The Coimbatore Medical College is a state government-run medical college recognized by the Medical Council of India. It is located in the city of Coimbatore, in Tamil Nadu, India. The hospital attached to the college is located near the railway station and has departments for gastroenterology, microbiology, anatomy, biochemistry, pharmacology, pathology, physiology, ophthalmology, ENT, SPM, obstretics and gynecology, orthopedics, pediatrics, respiratory medicine, radiology, diabetology, surgery, medicine, dermatology, psychiatry and FM.

History
The college was established in 1966 after G D Naidu, a  scientist from an industrial family of the city, donated the 153 acres of land to the Tamil Nadu state government under the Chief Minister K. Kamaraj.
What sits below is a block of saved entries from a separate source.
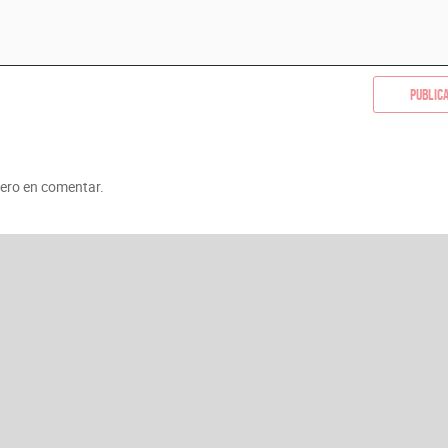
Public
mero en comentar.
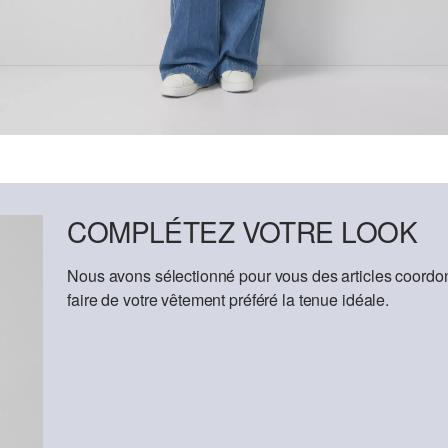
COMPLÉTEZ VOTRE LOOK
Nous avons sélectionné pour vous des articles coordon
faire de votre vêtement préféré la tenue idéale.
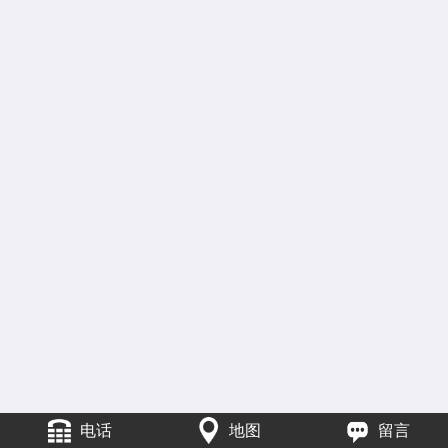
电话
地图
留言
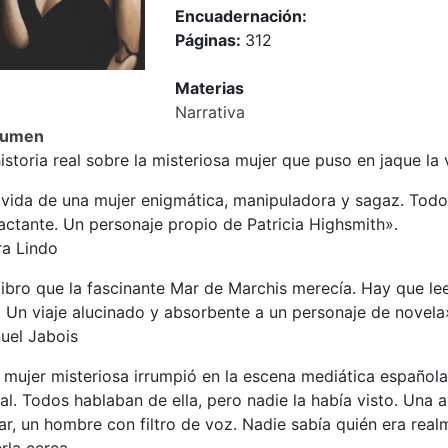
Encuadernación:
Páginas:
312
Materias
Narrativa
sumen
istoria real sobre la misteriosa mujer que puso en jaque l
 vida de una mujer enigmática, manipuladora y sagaz. Todo
actante. Un personaje propio de Patricia Highsmith».
ra Lindo
libro que la fascinante Mar de Marchis merecía. Hay que lee
. Un viaje alucinado y absorbente a un personaje de novela
uel Jabois
 mujer misteriosa irrumpió en la escena mediática español
al. Todos hablaban de ella, pero nadie la había visto. Una a
ar, un hombre con filtro de voz. Nadie sabía quién era rea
Timeline of the Coimbatore Medical College Hospital:
 1908 – foundation stone laid by Lord Ampthill, Governor of Madras
 14 July 1909 – The hospital was inaugurated by  Governor of Madras
 1 April 1912 – The government of Madras Province took over the hospital administration from the municipality of Coimbatore
 13 August 1959 – Golden Jubilee celebrations of district headquarters hospital, Coimbatore was inaugurated by his excellency Sri Bishnuram Medhi, Governor of Madras, and presided by the honourable Sri Manickavelu, Minister of Health and Revenue, Madras State
 1966 – The Coimbatore Medical College was started
 24 November 1969 – The Directorate of Medical Education took over administration of the hospital and renamed it as Coimbatore Medical College Hospital
 July 2009 – June 2010 – Centenary year of the Coimbatore Medical College Hospital

Location
The college is located on Avinashi Road, one of the arterial roads in Coimbatore city and about  from Coimbatore International Airport. The college is just opposite Coimbatore Institute of Technology and near to The Jenney Club. This part of the city has a concentration of colleges and hospitals.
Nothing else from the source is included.